They took it for spin along the Matanuska. As Art blasted off to a hundred miles an hour, Senior became a nervous, hectoring old man who begged him to slow down and chastised him for being unsafe. Art couldn’t decide if the car would ever be worth more than that moment. Things were going so well with his dad, in fact, that he knew something wasn’t right.

He discovered what it was three weeks after he arrived, when one morning Senior told Art he needed some help running an errand. They jumped in the truck and headed down the highway to Palmer. Their destination was the local feed store, where Art watched his dad throw down four hundred-dollar bills for eight hundred pounds of dry dog food. He and his dad loaded sixteen fifty-pound bags of food into the truck. It was a trip Senior made once a week.

Halfway back to the house, Art remembered the parking meters.

“How can you do this?” he asked his father.

“Huh?”

“You sit here and spend money on these fucking dogs, and we’ve had to fight to eat at times.”

“What?”

“Pull over.”

“What?”

“Pull over, and step out of the car for a minute,” he yelled.

Senior did as he was told, and the moment they were free of the vehicle Art grabbed his father by the throat.
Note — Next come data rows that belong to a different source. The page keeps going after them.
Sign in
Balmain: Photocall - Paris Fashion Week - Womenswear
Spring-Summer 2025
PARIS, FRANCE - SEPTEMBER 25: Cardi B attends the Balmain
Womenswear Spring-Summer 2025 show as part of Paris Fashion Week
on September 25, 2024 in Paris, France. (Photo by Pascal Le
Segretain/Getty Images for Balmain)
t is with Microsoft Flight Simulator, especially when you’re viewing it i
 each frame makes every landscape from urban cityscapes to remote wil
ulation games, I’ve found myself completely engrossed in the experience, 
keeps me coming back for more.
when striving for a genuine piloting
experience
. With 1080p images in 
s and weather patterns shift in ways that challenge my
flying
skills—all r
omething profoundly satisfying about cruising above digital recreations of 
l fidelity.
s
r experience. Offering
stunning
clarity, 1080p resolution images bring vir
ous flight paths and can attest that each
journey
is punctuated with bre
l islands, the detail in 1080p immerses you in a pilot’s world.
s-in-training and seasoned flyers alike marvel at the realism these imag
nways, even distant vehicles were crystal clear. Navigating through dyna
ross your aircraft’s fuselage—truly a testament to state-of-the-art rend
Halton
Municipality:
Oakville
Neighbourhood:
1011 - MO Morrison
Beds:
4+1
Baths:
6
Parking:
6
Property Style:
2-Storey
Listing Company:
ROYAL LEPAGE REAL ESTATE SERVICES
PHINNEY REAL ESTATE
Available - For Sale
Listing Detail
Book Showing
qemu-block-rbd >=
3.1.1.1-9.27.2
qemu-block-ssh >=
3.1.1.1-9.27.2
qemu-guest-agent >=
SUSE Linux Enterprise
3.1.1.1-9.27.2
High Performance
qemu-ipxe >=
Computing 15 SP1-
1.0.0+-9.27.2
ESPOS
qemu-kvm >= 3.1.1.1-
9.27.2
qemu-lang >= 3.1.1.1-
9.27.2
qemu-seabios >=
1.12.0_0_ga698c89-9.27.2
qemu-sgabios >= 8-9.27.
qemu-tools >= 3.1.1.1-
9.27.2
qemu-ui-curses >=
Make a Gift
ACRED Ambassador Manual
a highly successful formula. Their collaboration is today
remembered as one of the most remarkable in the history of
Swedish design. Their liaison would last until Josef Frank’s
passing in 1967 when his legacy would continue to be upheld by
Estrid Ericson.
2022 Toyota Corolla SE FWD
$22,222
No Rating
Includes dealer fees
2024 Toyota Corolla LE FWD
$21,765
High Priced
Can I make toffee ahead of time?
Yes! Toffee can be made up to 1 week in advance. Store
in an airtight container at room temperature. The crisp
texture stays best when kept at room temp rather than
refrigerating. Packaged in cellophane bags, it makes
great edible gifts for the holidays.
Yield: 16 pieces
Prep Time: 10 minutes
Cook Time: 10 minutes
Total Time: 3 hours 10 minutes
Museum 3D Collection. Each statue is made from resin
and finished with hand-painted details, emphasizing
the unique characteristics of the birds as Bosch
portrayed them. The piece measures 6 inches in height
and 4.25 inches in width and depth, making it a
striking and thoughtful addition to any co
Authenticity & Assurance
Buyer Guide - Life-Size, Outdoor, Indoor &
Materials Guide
He pinned him against the truck and asked him why he shouldn’t beat the shit out of him when he had spent twenty years feeding dogs while his children went hungry. “How could you do this?” he screamed, over and over.

Senior was terrified. He begged his son to let him go so he could talk. Art eased up, but his fists remained clenched.

“I looked for you,” Senior reiterated. “I should have looked harder.” He told his son that he knew he was a failure, that nothing could excuse the abandonment. Art had every right in the world to be angry, and if whaling on him would make him feel better, then he was willing to take it. That calmed Art down a little bit. But he told his dad that the story about looking for his children was pure bullshit; if he had really looked he would have found them. His father had no idea what all of his children had endured. They had gone hungry, and his hundred dogs had not. He asked his dad over and over again if he had any concept of what it’s like for a child to not know if he’s going to eat. He told him he had no idea why he was there in Alaska; his dad was clearly a piece of shit. Why was he even bothering to try to have a relationship with him? If he hadn’t tracked Senior down, his dad would have continued with his life, perfectly happy to never see his son again. In fact, he was going to leave as soon as they got back to the house.

“I’m a shitty father myself,” Art said, “but I could never do to my kids what you did to us.”

“I’m glad,” Senior said. He was also glad that Art was there. “I want you to stay here, to live with me. We can build you a house on a corner of the property. We don’t ever have to be apart again.”

Art’s anger shifted to wonder.

“Are you serious?”

“Absolutely.”

It was the one thing his father could have said to make him stay.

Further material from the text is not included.